▶ Task instructions
Within the records below, find the line with "Светодиодный двухрежимный прожектор с питани" and the line with "Industra Bank: много", then reproduce exactly those two lines and all lines between them, without any picture.

————————

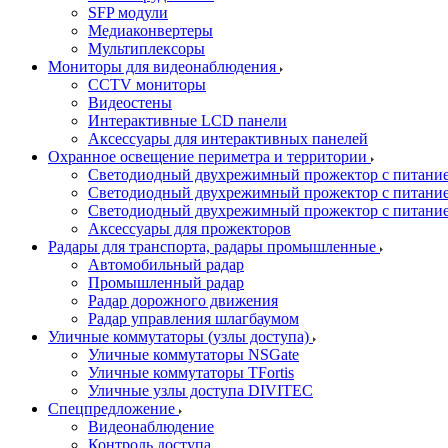
SFP модули
Медиаконвертеры
Мультиплексоры
Мониторы для видеонаблюдения
CCTV мониторы
Видеостены
Интерактивные LCD панели
Аксессуары для интерактивных панелей
Охранное освещение периметра и территории
Светодиодный двухрежимный прожектор с питан
Светодиодный двухрежимный прожектор с питан
Светодиодный двухрежимный прожектор с питани
Аксессуары для прожекторов
Радары для транспорта, радары промышленные
Автомобильный радар
Промышленный радар
Радар дорожного движения
Радар управления шлагбаумом
Уличные коммутаторы (узлы доступа)
Уличные коммутаторы NSGate
Уличные коммутаторы TFortis
Уличные узлы доступа DIVITEC
Спецпредложение
Видеонаблюдение
Контроль доступа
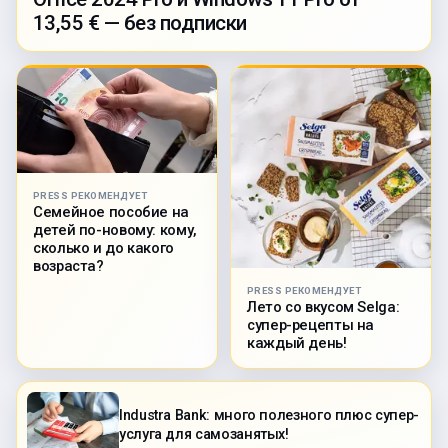
13,55 € — без подписки
PRESS РЕКОМЕНДУЕТ
Семейное пособие на
детей по-новому: кому,
сколько и до какого
возраста?
PRESS РЕКОМЕНДУЕТ
Лето со вкусом Selga:
супер-рецепты на
каждый день!
Industra Bank: много полезного плюс супер-
услуга для самозанятых!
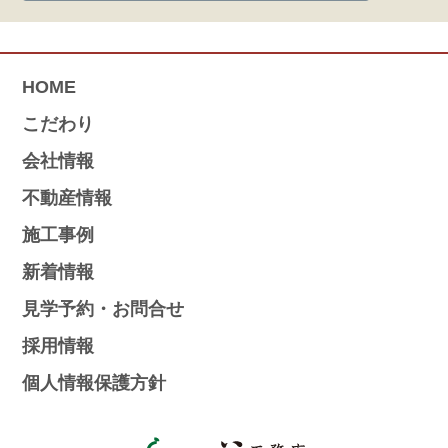
HOME
こだわり
会社情報
不動産情報
施工事例
新着情報
見学予約・お問合せ
採用情報
個人情報保護方針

————————

▶ Exercise result
Светодиодный двухрежимный прожектор с питани
Аксессуары для прожекторов
Радары для транспорта, радары промышленные
Автомобильный радар
Промышленный радар
Радар дорожного движения
Радар управления шлагбаумом
Уличные коммутаторы (узлы доступа)
Уличные коммутаторы NSGate
Уличные коммутаторы TFortis
Уличные узлы доступа DIVITEC
Спецпредложение
Видеонаблюдение
Контроль доступа
13,55 € — без подписки
PRESS РЕКОМЕНДУЕТ
Семейное пособие на
детей по-новому: кому,
сколько и до какого
возраста?
PRESS РЕКОМЕНДУЕТ
Лето со вкусом Selga:
супер-рецепты на
каждый день!
Industra Bank: много полезного плюс супер-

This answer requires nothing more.